Another external edit issue is that if the latest revision of a page has been synced from another server, the user who modified this page appears as 'External edit'. This is not recorded in the revision, but when the next modification occurs, it is normally recorded in the revision, but the newest page displays the edited user information normally on one server, while on the other server it is displayed as 'external edit' instead of the modified user information. This seems to be modifiable in the template output code, but I didn't fix it because I didn't understand why there was no user information because it was supposed to be external edit when no user information edited the page.

Session affinity

As I solved this external edit issue, I noticed a situation where the session affinity function was working. Session affinity is a function that continuously routes users accessing either server to the server through load balancing. Without this feature, a user who just logged in to one server may be routed to another server immediately after logging in and may be asked to log in again.

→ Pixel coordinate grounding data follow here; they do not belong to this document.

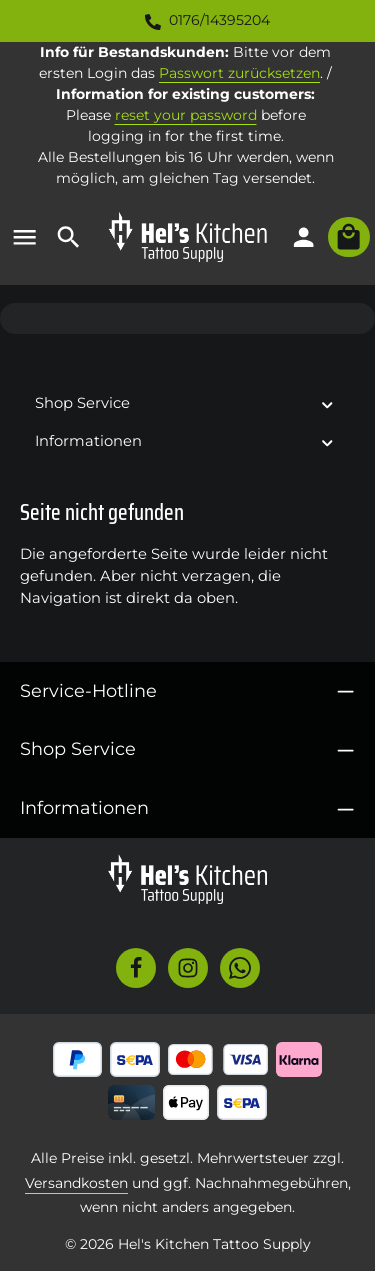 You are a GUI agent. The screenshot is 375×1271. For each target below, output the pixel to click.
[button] (327, 403)
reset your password (186, 115)
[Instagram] (188, 968)
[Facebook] (136, 968)
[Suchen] (69, 237)
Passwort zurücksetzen (239, 73)
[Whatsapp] (240, 968)
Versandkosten (76, 1183)
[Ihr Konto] (304, 237)
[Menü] (25, 237)
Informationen (84, 807)
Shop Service (78, 748) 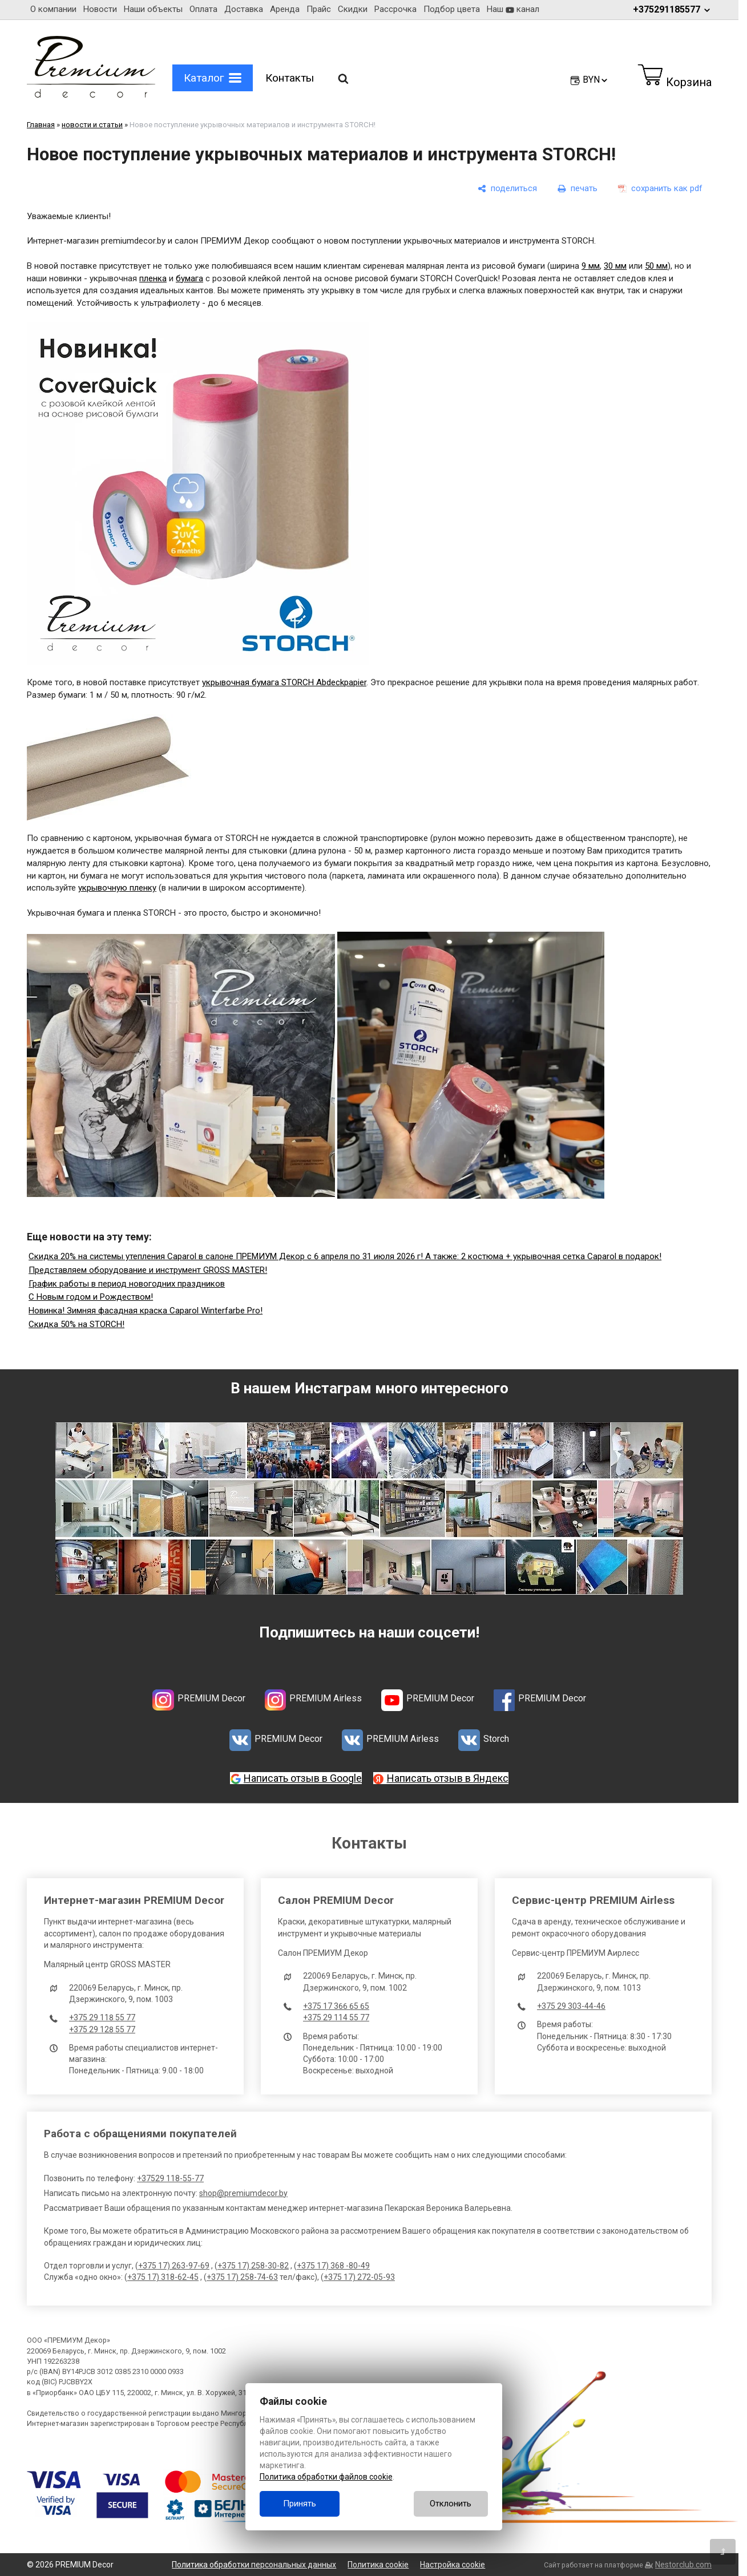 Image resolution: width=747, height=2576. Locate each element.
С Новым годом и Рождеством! (91, 1297)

When the page is edited and saved in connection with the external editing problem above, the user information is displayed in the page history, but when you access the page again after a while, it is sometimes changed to 'external edit'. This means that I was routed from one server to another while I was refreshing and using the wiki.

Conclusion

If Dokuwiki had used a database, I would have been talking about database replication for most of the load balancing. On the other hand, instead of using another tool like unison, you could just use the functionality of the database itself to build more stable load balancing without the potential problems discussed above. However, on my scale, I built Dokuwiki load balancing that works anyway, including potential issues, and it's been running without problems for a while. I can increase the number of servers to be synchronized and to reduce the possibility of data loss, I can back up the servers to synchronization. If one server is lost in the future, it can be recovered from data from the other server or from data in another Availability Zone. I believe that I have achieved some of the two goals mentioned above.